Given that people can just opt out of making these choices, what are structural ways to implement these changes?

Richard Heede

Well, [we can] elect better leaders to Congress that are conscious of the climate crisis emerging. Americans in particular are the primary responsible party for increased CO2 concentration in the atmosphere. Over our history, we have emitted 26 percent of all global emissions of carbon dioxide. The burden to implement changes politically and individually lies with Americans and with our leaders.

Vote! Register to vote! And tell your electric utility company, “I don’t want to be burning fossil fuel electricity anymore; I want to participate in a renewable energy program.” Send a letter saying, “What is my carbon footprint per kilowatt-hour? How can I reduce it, and what can you do to invest in renewables?”

Gaby Del Valle

In terms of global effects, you or I will be better off than someone on a low-lying island. We’re consuming the most, and we’re also the best off.

Richard Heede

And those low-lying nations are going to increasingly think about litigation against the guilty parties that have done the least to date to address climate change. Now, Vanuatu can’t sue the United States, but Vanuatu can sue oil and gas companies. That’s a possibility down the road.

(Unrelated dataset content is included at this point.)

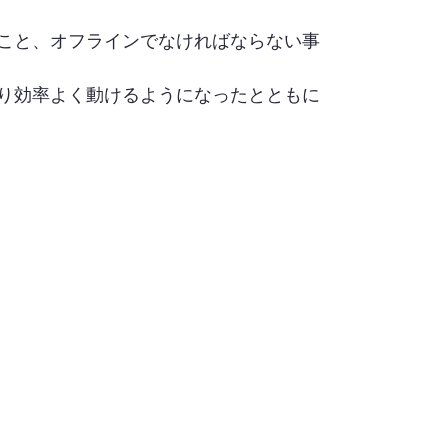
こと、オフラインでなければならない事
り効率よく動けるようになったとともに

There are other climate lawsuits around the world — [in] Germany, for example, against a German coal company, filed on behalf of a Peruvian farmer who lives in a valley that is being affected by a glacier melting faster than normal under non-human climate change conditions, endangering his livelihood and his farm. He’s asking that coal company to help pay their small share of contributions to atmospheric carbon dioxide, which is 0.47 percent, and they want that company to contribute to 0.47 percent of mitigating and improving a dam that would help preserve the sustainability of the town down below.

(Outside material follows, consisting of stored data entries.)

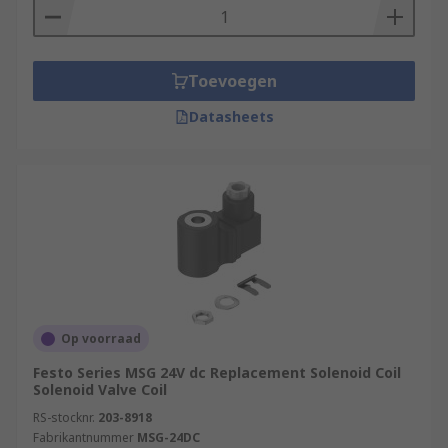
Toevoegen
Datasheets
Op voorraad
Festo Series MSG 24V dc Replacement Solenoid Coil
Solenoid Valve Coil
RS-stocknr.
203-8918
Fabrikantnummer
MSG-24DC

Since nations aren’t doing enough, plaintiffs will tend to sue for action by the oil, gas, and coal companies. They have a particular responsibility to help address this.

Gaby Del Valle

What is the role of divestment in all of this? I know there are student-led university groups encouraging their schools to divest from fossil fuel companies.

Richard Heede

Divestment is an important symbol, but it’s symbolic. The oil and gas companies seem to be doing pretty well regardless of $6 trillion having been divested by various college funds and other endowments over the last several years. It’s important for the oil, gas, and coal companies to know that investors are getting concerned, but I would like colleges and universities to also take on energy efficiency and carbon retrofits on their campuses. Many do, but there’s a lot more to be done in terms of walking the talk.

Gaby Del Valle

Regarding the latest UN report, I feel like the debate has divided into two camps: “Everybody has to do everything they can; limiting consumption will fix this,” and, “Individual choices are meaningless.”

Richard Heede

Neither is sufficient. Most of us need to contribute, and policy solutions are extremely important. Congress needs to get its act together. The American leadership needs to understand that climate change threatens our security and our livelihoods, as well as the safety and happiness of future generations.

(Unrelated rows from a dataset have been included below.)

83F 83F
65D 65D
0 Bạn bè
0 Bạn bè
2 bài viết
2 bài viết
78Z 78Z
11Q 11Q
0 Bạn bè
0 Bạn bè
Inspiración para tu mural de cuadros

But we all need to participate. We can’t just screw in an energy-efficient lightbulb and say, “That’s all I’m doing.” We need to make the right voting choices. The household sector and personal consumption are big components, globally, but it won’t solve the problem to the degree that we need. We need leadership that puts a price on carbon. We need leadership that supports sane energy policies.

I think it’s better to be hopeful and optimistic about our future than pessimistic and gloomy about it. We have the most innovative, intelligent, compassionate humans on this planet that we all share. If we exercise intelligence and compassion, we will collectively help solve this problem — or at least avoid the worst of what climate change has to offer.